If any of the above are false, then there is _no way_ that the block can be
valid, and it is dropped.
Once a block passes this initial test, it is queued up for processing in a
"staging" database. Blocks remain in this staging database
until there exists a chain tip to which to append
the block (where the chain tip in this case refers both to the parent anchored
block and parent microblock).
An anchored block is _processed_ and either _accepted_ or _rejected_ once its
parent anchored block _and_ its parent microblocks are available.
To accept the anchored block, the peer applies the parent microblock stream's
transactions to the chain state, followed by the anchored block's transactions.
If the resulting state root matches the block's state root, then the block is
valid and the leader is awarded the anchored block's coinbase and 60% of the
microblock stream's transaction fees, released over a maturation period
(per SIP 001). The microblock stream and anchored block are marked as
_accepted_ and will be made available for other peers to download.
Not every anchored block will have a parent microblock stream. Anchored blocks
that do not have parent microblock streams will have their parent microblock
header hashes set to all 0's, and the parent microblock sequence number set to
0.
### Microblock Validation
When a well-formed microblock arrives from the peer network, the peer
first confirms that:
* The parent anchored block is either fully accepted, or is queued up.
* The parent anchored block's leader signed the microblock.
If all these are true, then the microblock is queued up for processing. It will
be processed when its descendent anchored block is ready for processing.
As discussed in SIP 001, a Stacks leader can equivocate while packaging
transactions as microblocks by deliberately creating a microblock stream fork.
This will be evidenced by the discovery of either of the following:
* Two well-formed, signed microblocks with the same parent hash
* Two well-formed, signed microblocks with the same sequence number
If such a discovery is made, the microblock stream is truncated to the last
microblock before the height in the microblock stream of the equivocation, and
this microblock (or any of its predecessor microblocks in the stream) remain
viable chain tips for subsequent leaders to build off of. In the meantime,
anyone can submit a poison-microblock transaction with both signed headers in
order to (1) destroy the equivocating leader's coinbase and fees, and (2) receive
5% of the destroyed tokens as a reward, provided that the poison-microblock
transaction is processed before the block reward becomes spendable by the
equivocating leader.
Because microblocks are released quickly, it is possible that they will not
arrive in order, and may even arrive before their parent microblock. Peers are
expected to cache well-formed microblocks for some time, in order to help ensure that
they are eventually enqueued for processing if they are legitimate.
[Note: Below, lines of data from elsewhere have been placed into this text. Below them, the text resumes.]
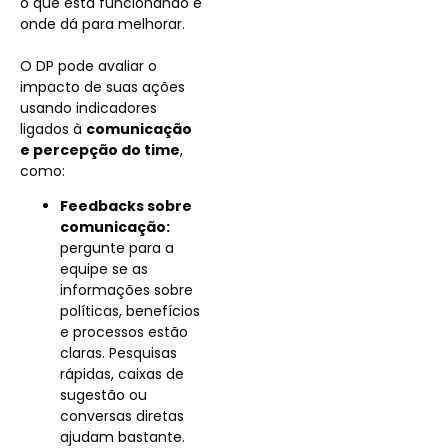
o que está funcionando e
onde dá para melhorar.
O DP pode avaliar o
impacto de suas ações
usando indicadores
ligados à
comunicação
e percepção do time
,
como:
Feedbacks sobre
comunicação:
pergunte para a
equipe se as
informações sobre
políticas, benefícios
e processos estão
claras. Pesquisas
rápidas, caixas de
sugestão ou
conversas diretas
ajudam bastante.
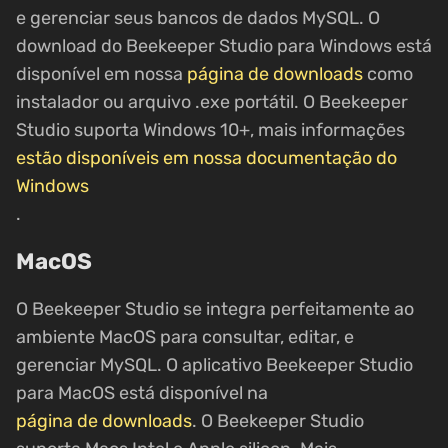
e gerenciar seus bancos de dados MySQL. O
download do Beekeeper Studio para Windows está
disponível em nossa
página de downloads
como
instalador ou arquivo .exe portátil. O Beekeeper
Studio suporta Windows 10+, mais informações
estão disponíveis em nossa documentação do
Windows
.
MacOS
O Beekeeper Studio se integra perfeitamente ao
ambiente MacOS para consultar, editar, e
gerenciar MySQL. O aplicativo Beekeeper Studio
para MacOS está disponível na
página de downloads
. O Beekeeper Studio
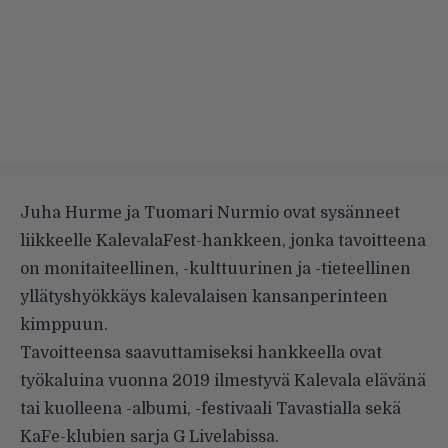
Juha Hurme ja Tuomari Nurmio ovat sysänneet
liikkeelle KalevalaFest-hankkeen, jonka tavoitteena
on monitaiteellinen, -kulttuurinen ja -tieteellinen
yllätyshyökkäys kalevalaisen kansanperinteen
kimppuun.
Tavoitteensa saavuttamiseksi hankkeella ovat
työkaluina vuonna 2019 ilmestyvä Kalevala elävänä
tai kuolleena -albumi, -festivaali Tavastialla sekä
KaFe-klubien sarja G Livelabissa.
Valid microblocks in the parent stream may be orphaned by the child anchored block
because the leader didn't see them in time to build off of them.
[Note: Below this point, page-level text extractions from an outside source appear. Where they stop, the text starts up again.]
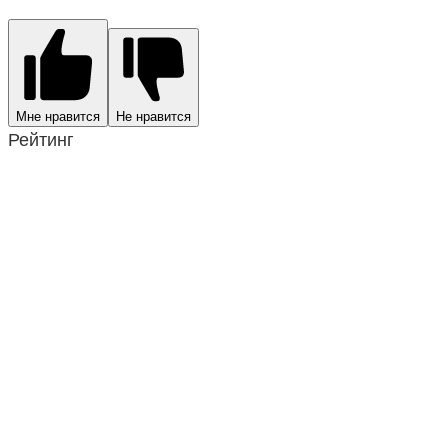
Мне нравится
Не нравится
Рейтинг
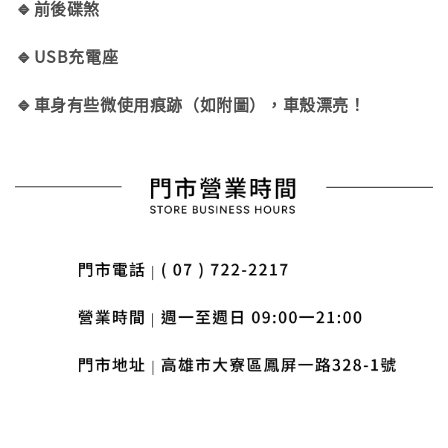
🔹
前後碟煞
🔹
USB充電座
🔹
車身有些微使用痕跡（如附圖），車殼漂亮！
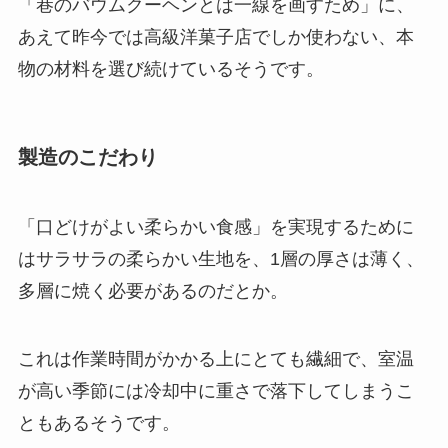
「巷のバウムクーヘンとは一線を画すため」に、
あえて昨今では高級洋菓子店でしか使わない、本
物の材料を選び続けているそうです。
製造のこだわり
「口どけがよい柔らかい食感」を実現するために
はサラサラの柔らかい生地を、1層の厚さは薄く、
多層に焼く必要があるのだとか。
これは作業時間がかかる上にとても繊細で、室温
が高い季節には冷却中に重さで落下してしまうこ
ともあるそうです。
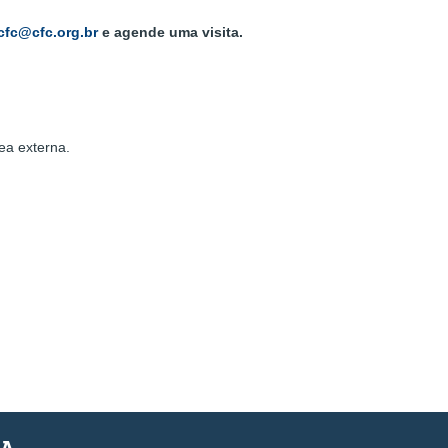
.cfc@cfc.org.br
e agende uma visita.
ea externa.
If this happens, then the orphaned microblocks are dropped.
## Block Processing
Block processing is the act of calculating the next materialized view of the
blockchain, using both the anchored block and the parent microblock stream
that connects it to its parent anchored block.
Processing the anchored block entails applying all of the transactions of its ancestor
microblocks, applying all of the anchored transactions,
and verifying that the cryptographic digest of the materialized view encoded
in the anchored block header matches the cryptographic digest calculated by applying
these transactions.
To begin _processing_ the anchored block and its parent microblock stream,
the peer must first ensure that:
* It has received all microblocks between the parent anchored block and the
newly-arrived anchored block.
* The microblocks are well-formed.
* The microblocks are contiguous. That is:
* The first microblock's sequence number is 0, and its parent block hash is
equal to the parent anchored block's hash.
* The *i*th microblock's parent block hash is equal to the block hash of the
*i-1*th microblock.
* The *i*th microblock has a sequence number that is equal to 1 + the
sequence number of the *i-1*th microblock.
* The last microblock's hash and sequence number match the anchored block's
parent microblock hash and parent microblock sequence number.
* There are at most 65536 microblocks per epoch.
If all of these are true, then the peer may then proceed to process the microblocks' transactions.
To process a microblock stream, the peer will do the following for each
microblock:
1. Verify that each transaction authorization is valid. If not, then reject and
punish the previous Stacks leader.
2. Verify that each paying account has sufficient STX to pay their transaction
fees. If not, then reject and punish the previous Stacks leader.
3. For each transaction, grant the previous Stacks leader 40% of the transaction
fee, and the current leader 60% of the transaction fee. This encourages the
leader that produced the current anchored block to build on top of as many
of the parent's microblocks as possible.
If a microblock contains an invalid transaction, then parent block's leader forfeits their
block reward. The deepest valid microblock remains a valid chain tip to which
subsequent anchored blocks may be attached.
Once the end of the stream is reached, the peer processes the anchored block.
To process the anchored block, the peer will process the state-transitions of
each transaction iteratively. To do so, it will first:
1. Verify that each transaction authorization is valid. If not, then the block
and any of its descendent microblocks will be rejected, and the leader
punished by forfeiting the block reward.
2. Verify that each paying account has sufficient STX to pay their advertised
fees. If one or more do not, then reject the block and its descendent
microblocks and punish the leader.
3. For each transaction in block order, debit the paying account and process the
payload. If the paying account becomes negative, then reject the block as
invalid.
Leaders do not receive their block rewards immediately. Instead, they must
mature for 100 Stacks epochs before they become spendable.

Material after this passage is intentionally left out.